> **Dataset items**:
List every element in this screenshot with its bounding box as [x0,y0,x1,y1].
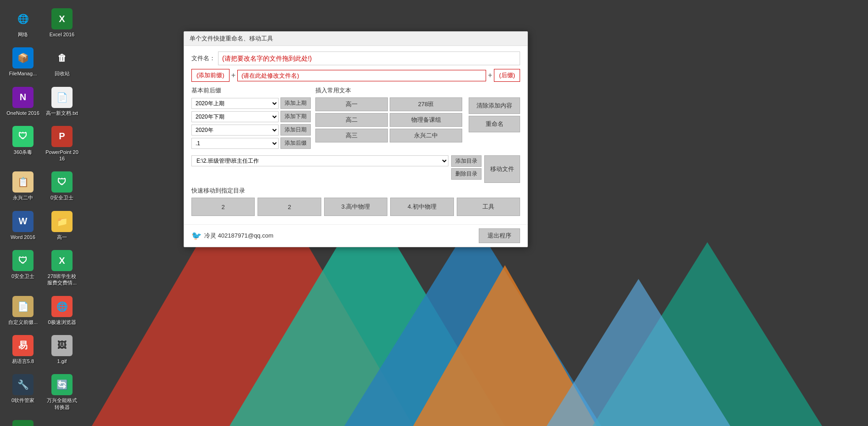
period-select-2[interactable]: 2020年下期 2020年上期 2019年下期 [191,111,279,122]
desktop-icon-360[interactable]: 🛡360杀毒 [5,122,41,166]
icon-label-newdoc: 高一新文档.txt [46,110,78,116]
main-section: 基本前后缀 2020年上期 2020年下期 2019年上期 添加上期 2020年… [191,86,520,151]
filename-input[interactable] [218,51,520,65]
desktop-icon-yongxing[interactable]: 📋永兴二中 [5,168,41,204]
filename-row: 文件名： [191,51,520,65]
quick-btn-1[interactable]: 2 [191,198,255,216]
icon-image-onenote: N [12,87,34,108]
selector-row-4: .1 .2 .3 添加后缀 [191,137,311,149]
text-btns-grid: 高一 278班 高二 物理备课组 高三 永兴二中 [315,97,462,142]
icon-label-filemanag: FileManag... [9,70,37,77]
icon-label-gaoyifolder: 高一 [57,234,67,240]
desktop-icon-filemanag[interactable]: 📦FileManag... [5,44,41,80]
insert-gaosan-btn[interactable]: 高三 [315,129,388,142]
icon-image-360: 🛡 [12,126,34,147]
desktop-icon-360safe2[interactable]: 🛡0安全卫士 [44,168,80,204]
quick-btn-2[interactable]: 2 [258,198,321,216]
quick-btn-5[interactable]: 工具 [457,198,520,216]
desktop-icon-278excel[interactable]: X278班永兴二中高一年级... [5,416,41,426]
icon-label-ppt: PowerPoint 2016 [45,149,78,162]
footer-bird-icon: 🐦 [191,231,202,241]
icon-image-soft: 🔧 [12,374,34,395]
icon-image-gaoyifolder: 📁 [51,211,73,232]
period-select-1[interactable]: 2020年上期 2020年下期 2019年上期 [191,98,279,109]
action-btns-right: 清除添加内容 重命名 [469,97,520,132]
icon-image-zidingyiqianzhui: 📄 [12,296,34,317]
add-lower-btn[interactable]: 添加下期 [280,111,311,122]
desktop-icon-network[interactable]: 🌐网络 [5,5,41,41]
insert-gaoer-btn[interactable]: 高二 [315,113,388,127]
icon-image-278class: X [51,250,73,271]
icon-image-yongxing: 📋 [12,171,34,193]
desktop-icon-onenote[interactable]: NOneNote 2016 [5,83,41,120]
icon-image-wanxing: 🔄 [51,374,73,395]
icon-label-wanxing: 万兴全能格式转换器 [45,397,78,410]
directory-select[interactable]: E:\2.班级管理\班主任工作 [191,155,448,166]
icon-label-excel2016: Excel 2016 [50,31,74,38]
icon-image-1gif: 🖼 [51,335,73,356]
desktop-icon-1gif[interactable]: 🖼1.gif [44,331,80,368]
desktop-icon-word2016[interactable]: WWord 2016 [5,207,41,244]
quick-btn-3[interactable]: 3.高中物理 [324,198,387,216]
icon-image-0safe: 🛡 [12,250,34,271]
exit-btn[interactable]: 退出程序 [479,228,520,243]
add-suffix-button[interactable]: (后缀) [494,69,520,82]
desktop-icon-soft[interactable]: 🔧0软件管家 [5,370,41,414]
desktop-icon-360browser[interactable]: 🌐0极速浏览器 [44,292,80,329]
desktop-icon-newdoc[interactable]: 📄高一新文档.txt [44,83,80,120]
plus-sign-1: + [231,71,235,80]
year-select[interactable]: 2020年 2019年 2021年 [191,125,279,136]
desktop-icon-zidingyiqianzhui[interactable]: 📄自定义前缀... [5,292,41,329]
desktop-icon-easylang[interactable]: 易易语言5.8 [5,331,41,368]
add-prefix-button[interactable]: (添加前缀) [191,69,230,82]
insert-gaoyiban-btn[interactable]: 高一 [315,97,388,111]
desktop-icon-278class[interactable]: X278班学生校服费交费情... [44,246,80,290]
insert-text-title: 插入常用文本 [315,86,520,95]
desktop-icon-ppt[interactable]: PPowerPoint 2016 [44,122,80,166]
directory-section: E:\2.班级管理\班主任工作 添加目录 删除目录 移动文件 [191,155,520,183]
selector-row-3: 2020年 2019年 2021年 添加日期 [191,124,311,136]
icon-label-0safe: 0安全卫士 [11,273,34,279]
icon-label-word2016: Word 2016 [11,234,35,240]
icon-label-360safe2: 0安全卫士 [50,194,73,201]
icon-label-soft: 0软件管家 [11,397,34,403]
icon-image-278excel: X [12,420,34,426]
icon-image-word2016: W [12,211,34,232]
clear-add-btn[interactable]: 清除添加内容 [469,97,520,114]
icon-label-360browser: 0极速浏览器 [48,319,76,325]
quick-btn-4[interactable]: 4.初中物理 [390,198,454,216]
desktop-icon-recycle[interactable]: 🗑回收站 [44,44,80,80]
insert-wulibeikezu-btn[interactable]: 物理备课组 [390,113,462,127]
icon-image-360browser: 🌐 [51,296,73,317]
desktop-icon-gaoyifolder[interactable]: 📁高一 [44,207,80,244]
selector-row-2: 2020年下期 2020年上期 2019年下期 添加下期 [191,111,311,122]
insert-278ban-btn[interactable]: 278班 [390,97,462,111]
desktop-icons-area: 🌐网络XExcel 2016📦FileManag...🗑回收站NOneNote … [0,0,101,426]
dialog-body: 文件名： (添加前缀) + + (后缀) 基本前后缀 2020年上期 2020年… [184,46,527,224]
add-dir-btn[interactable]: 添加目录 [451,155,482,167]
icon-label-yongxing: 永兴二中 [13,194,33,201]
dialog-footer: 🐦 冷灵 402187971@qq.com 退出程序 [184,224,527,247]
desktop-icon-0safe[interactable]: 🛡0安全卫士 [5,246,41,290]
text-buttons-area: 高一 278班 高二 物理备课组 高三 永兴二中 [315,97,462,145]
right-section: 高一 278班 高二 物理备课组 高三 永兴二中 清除添加内容 重命名 [315,97,520,145]
add-suffix-seq-btn[interactable]: 添加后缀 [280,137,311,149]
del-dir-btn[interactable]: 删除目录 [451,168,482,180]
insert-yongxing-btn[interactable]: 永兴二中 [390,129,462,142]
rename-btn[interactable]: 重命名 [469,116,520,132]
icon-image-ppt: P [51,126,73,147]
desktop-icon-excel2016[interactable]: XExcel 2016 [44,5,80,41]
name-edit-input[interactable] [237,70,486,81]
icon-image-newdoc: 📄 [51,87,73,108]
desktop-icon-wanxing[interactable]: 🔄万兴全能格式转换器 [44,370,80,414]
add-upper-btn[interactable]: 添加上期 [280,97,311,109]
icon-image-easylang: 易 [12,335,34,356]
dir-buttons: 添加目录 删除目录 [451,155,482,180]
dialog-title: 单个文件快捷重命名、移动工具 [190,34,273,43]
add-date-btn[interactable]: 添加日期 [280,124,311,136]
move-file-btn[interactable]: 移动文件 [484,155,520,183]
quick-move-section: 快速移动到指定目录 2 2 3.高中物理 4.初中物理 工具 [191,187,520,216]
suffix-select[interactable]: .1 .2 .3 [191,138,279,149]
icon-label-1gif: 1.gif [57,358,67,364]
footer-text: 冷灵 402187971@qq.com [204,232,274,240]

> **Aim of the task**:
Please show all lines from the entries that contain the word "添加日期".

> **Solution to this task**:
selector-row-3: 2020年 2019年 2021年 添加日期 [191,124,311,136]
add-date-btn[interactable]: 添加日期 [280,124,311,136]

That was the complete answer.